4. Take pride in your appearance.

At one point, Highway tells his men, “When you start looking like Marines, you’ll start feeling like Marines, and pretty soon, God dammit, you’ll start acting like Marines.” This is probably the most true thing anyone has ever said. Oftentimes, taking care of uniform issues and cleanliness is perceived as administrivia. In reality, it’s one of the biggest things that distinguish bad units and organizations from great ones, both in and out of the military.

Of note, “Heartbreak Ridge” was also very forward thinking environmentally for the time. As Highway stomps on a Marine’s non-regulation sunglasses, he informs the Devildog that “You shouldn’t litter, Fagetti, it’s ecologically unsound.” Don’t litter. It’s bad for the planet.

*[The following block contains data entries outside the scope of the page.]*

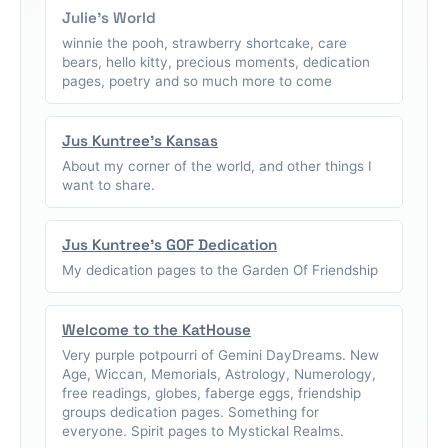
Julie's World
winnie the pooh, strawberry shortcake, care
bears, hello kitty, precious moments, dedication
pages, poetry and so much more to come
Jus Kuntree's Kansas
About my corner of the world, and other things I
want to share.
Jus Kuntree's GOF Dedication
My dedication pages to the Garden Of Friendship
Welcome to the KatHouse
Very purple potpourri of Gemini DayDreams. New
Age, Wiccan, Memorials, Astrology, Numerology,
free readings, globes, faberge eggs, friendship
groups dedication pages. Something for
everyone. Spirit pages to Mystickal Realms.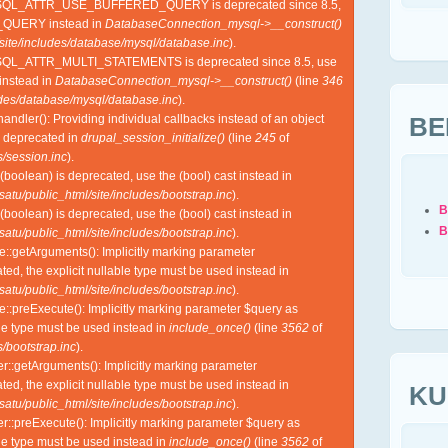
YSQL_ATTR_USE_BUFFERED_QUERY is deprecated since 8.5,
QUERY instead in
DatabaseConnection_mysql->__construct()
site/includes/database/mysql/database.inc
).
SQL_ATTR_MULTI_STATEMENTS is deprecated since 8.5, use
nstead in
DatabaseConnection_mysql->__construct()
(line
346
udes/database/mysql/database.inc
).
BE
ndler(): Providing individual callbacks instead of an object
s deprecated in
drupal_session_initialize()
(line
245
of
/session.inc
).
(boolean) is deprecated, use the (bool) cast instead in
tu/public_html/site/includes/bootstrap.inc
).
B
(boolean) is deprecated, use the (bool) cast instead in
B
tu/public_html/site/includes/bootstrap.inc
).
e::getArguments(): Implicitly marking parameter
ed, the explicit nullable type must be used instead in
tu/public_html/site/includes/bootstrap.inc
).
e::preExecute(): Implicitly marking parameter $query as
ble type must be used instead in
include_once()
(line
3562
of
/bootstrap.inc
).
r::getArguments(): Implicitly marking parameter
ed, the explicit nullable type must be used instead in
KU
tu/public_html/site/includes/bootstrap.inc
).
r::preExecute(): Implicitly marking parameter $query as
ble type must be used instead in
include_once()
(line
3562
of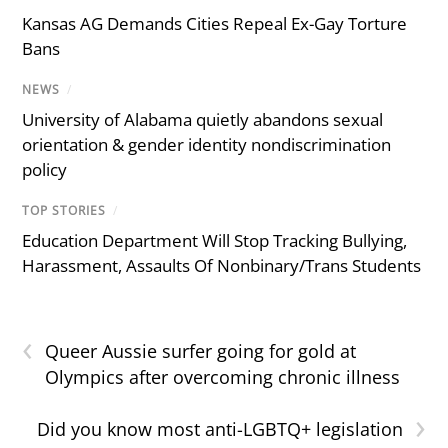
Kansas AG Demands Cities Repeal Ex-Gay Torture
Bans
NEWS
/
University of Alabama quietly abandons sexual
orientation & gender identity nondiscrimination
policy
TOP STORIES
/
Education Department Will Stop Tracking Bullying,
Harassment, Assaults Of Nonbinary/Trans Students
‹
Queer Aussie surfer going for gold at
Olympics after overcoming chronic illness
›
Did you know most anti-LGBTQ+ legislation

5. Stick up for your friends.

Even if they are only your friends because they are the only other Marines there, it’s worth it. It may mean fighting for them. It may mean just taking care of them, but you have to ensure that your people are okay, because hopefully, they’d do the same for you. This is especially true when it comes to dealing with locals in sketchy bars in Jacksonville, North Carolina.

6. Don’t give the prick the satisfaction.

Sometimes there is no high-minded or lofty motivation to give people. Sometimes it all comes down to pride. Whether it’s a prick major from supply making you PT until you drop, or just the world in general telling you you’re not good enough, never let them know they’ve beaten you. That’s as true in battle as in life.